EXERCISE REQUIREMENTS:
In the output, include exactly the lines from the beginning of the records up to and including the one that contains "Orville by Gibson", and leave out the pictures.

STUDY MATERIAL:
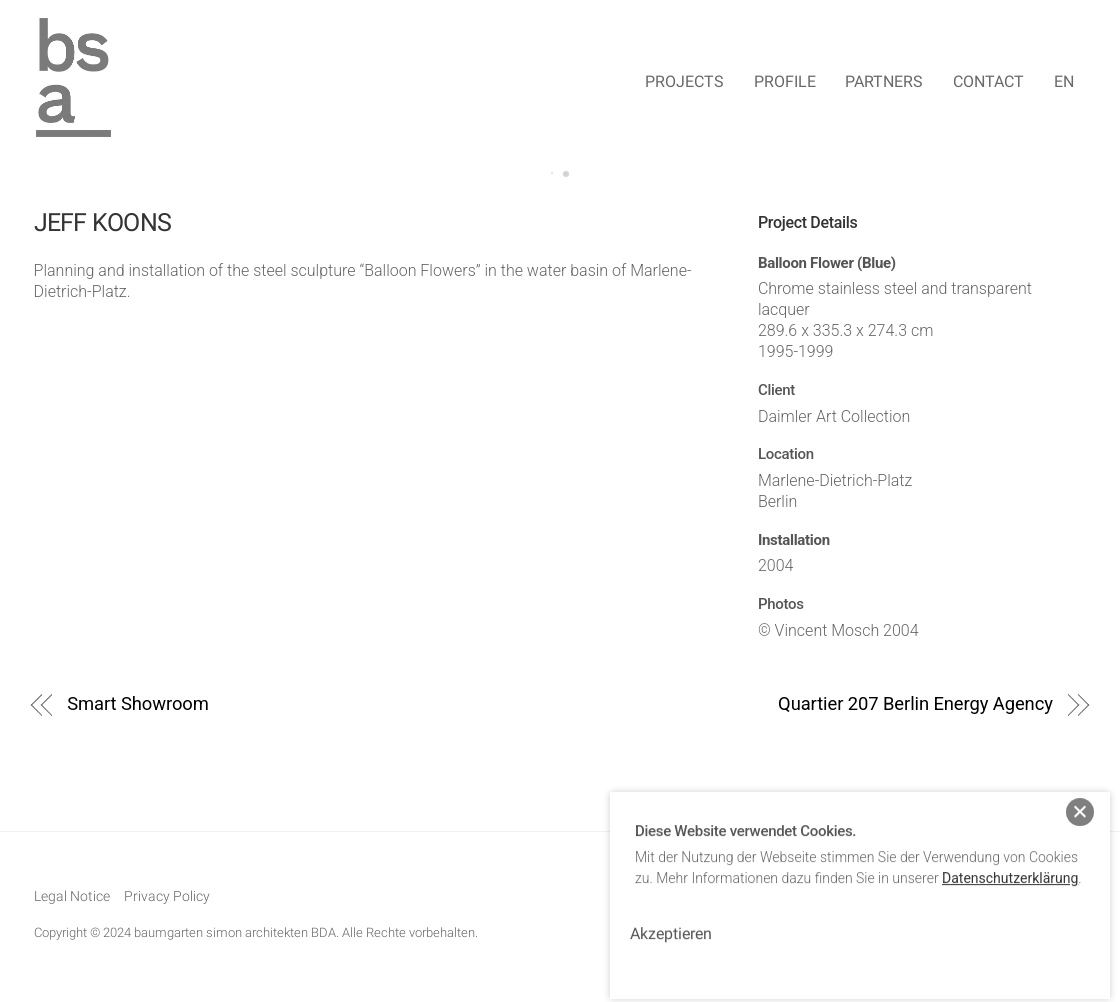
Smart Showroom (138, 703)
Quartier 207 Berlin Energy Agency (915, 703)
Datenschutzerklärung (1010, 867)
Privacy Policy (167, 896)
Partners (884, 81)
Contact (988, 81)
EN (1064, 81)
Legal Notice (72, 896)
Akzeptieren (671, 922)
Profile (785, 81)
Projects (684, 81)
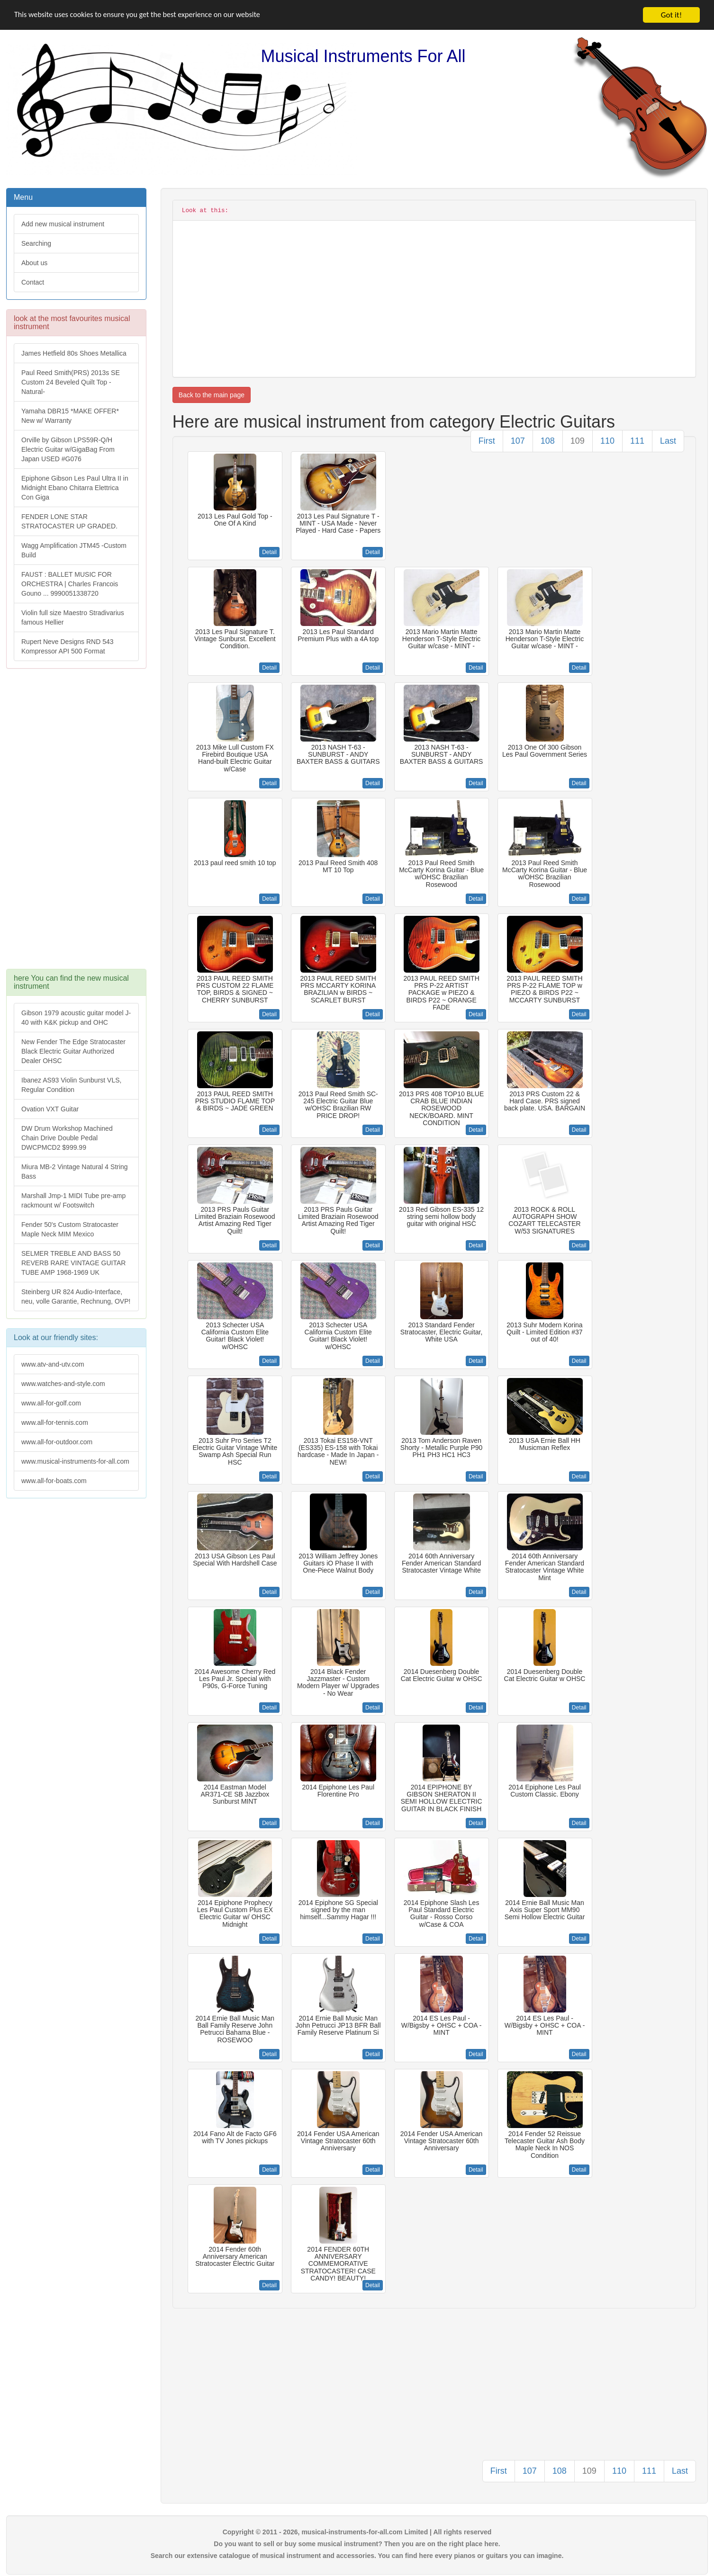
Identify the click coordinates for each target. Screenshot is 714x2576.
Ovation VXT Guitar (50, 1109)
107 (518, 441)
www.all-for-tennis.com (54, 1422)
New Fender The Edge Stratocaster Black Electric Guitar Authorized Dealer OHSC (73, 1051)
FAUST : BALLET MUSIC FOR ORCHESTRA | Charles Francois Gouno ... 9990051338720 (69, 584)
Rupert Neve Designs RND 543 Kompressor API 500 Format (67, 646)
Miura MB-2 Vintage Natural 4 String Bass (74, 1171)
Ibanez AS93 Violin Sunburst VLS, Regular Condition (71, 1084)
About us (34, 263)
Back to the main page (211, 395)
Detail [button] (269, 552)
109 (577, 441)
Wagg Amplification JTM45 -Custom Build (74, 550)
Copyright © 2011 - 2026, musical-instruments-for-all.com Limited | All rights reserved (357, 2532)
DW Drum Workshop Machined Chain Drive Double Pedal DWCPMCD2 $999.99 (67, 1138)
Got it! (671, 15)
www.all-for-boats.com (54, 1481)
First (487, 441)
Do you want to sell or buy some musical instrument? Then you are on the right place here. (357, 2544)
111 (637, 441)
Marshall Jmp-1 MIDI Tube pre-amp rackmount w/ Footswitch (73, 1200)
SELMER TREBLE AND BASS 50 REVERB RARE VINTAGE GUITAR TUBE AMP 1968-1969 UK (73, 1263)
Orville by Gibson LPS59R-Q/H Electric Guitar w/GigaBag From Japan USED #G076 (68, 449)
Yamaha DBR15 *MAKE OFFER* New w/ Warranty (70, 415)
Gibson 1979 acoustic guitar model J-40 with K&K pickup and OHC (76, 1017)
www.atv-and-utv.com (52, 1364)
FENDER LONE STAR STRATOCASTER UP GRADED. (69, 521)
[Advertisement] (75, 823)
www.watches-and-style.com (63, 1383)
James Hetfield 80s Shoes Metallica (74, 353)
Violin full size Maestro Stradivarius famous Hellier (72, 617)
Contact (32, 282)
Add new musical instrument (62, 224)
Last (668, 441)
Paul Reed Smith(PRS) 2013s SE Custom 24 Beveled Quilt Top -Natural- (70, 382)
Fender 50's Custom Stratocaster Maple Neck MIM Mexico (69, 1229)
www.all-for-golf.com (51, 1403)
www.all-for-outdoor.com (56, 1442)
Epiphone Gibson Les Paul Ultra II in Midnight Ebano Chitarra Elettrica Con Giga (74, 487)
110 (607, 441)
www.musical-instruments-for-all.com (75, 1461)
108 (548, 441)
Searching (36, 243)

OUTPUT OF THE TASK:
Smart Showroom (138, 703)
Quartier 207 Berlin Energy Agency (915, 703)
Datenschutzerklärung (1010, 867)
Privacy Policy (167, 896)
Partners (884, 81)
Contact (988, 81)
EN (1064, 81)
Legal Notice (72, 896)
Akzeptieren (671, 922)
Profile (785, 81)
Projects (684, 81)
Identify the click coordinates for each target. Screenshot is 714x2576.
Ovation VXT Guitar (50, 1109)
107 (518, 441)
www.all-for-tennis.com (54, 1422)
New Fender The Edge Stratocaster Black Electric Guitar Authorized Dealer OHSC (73, 1051)
FAUST : BALLET MUSIC FOR ORCHESTRA | Charles Francois Gouno ... 9990051338720 (69, 584)
Rupert Neve Designs RND 543 Kompressor API 500 Format (67, 646)
Miura MB-2 Vintage Natural 4 String Bass (74, 1171)
Ibanez AS93 Violin Sunburst VLS, Regular Condition (71, 1084)
About us (34, 263)
Back to the main page (211, 395)
Detail [button] (269, 552)
109 (577, 441)
Wagg Amplification JTM45 -Custom Build (74, 550)
Copyright © 2011 - 2026, musical-instruments-for-all.com Limited | All rights reserved (357, 2532)
DW Drum Workshop Machined Chain Drive Double Pedal DWCPMCD2 $999.99 (67, 1138)
Got it! (671, 15)
www.all-for-boats.com (54, 1481)
First (487, 441)
Do you want to sell or buy some musical instrument? Then you are on the right place here. (357, 2544)
111 (637, 441)
Marshall Jmp-1 MIDI Tube pre-amp rackmount w/ Footswitch (73, 1200)
SELMER TREBLE AND BASS 50 REVERB RARE VINTAGE GUITAR TUBE AMP 1968-1969 UK (73, 1263)
Orville by Gibson LPS59R-Q/H Electric Guitar w/GigaBag From Japan USED #G076 (68, 449)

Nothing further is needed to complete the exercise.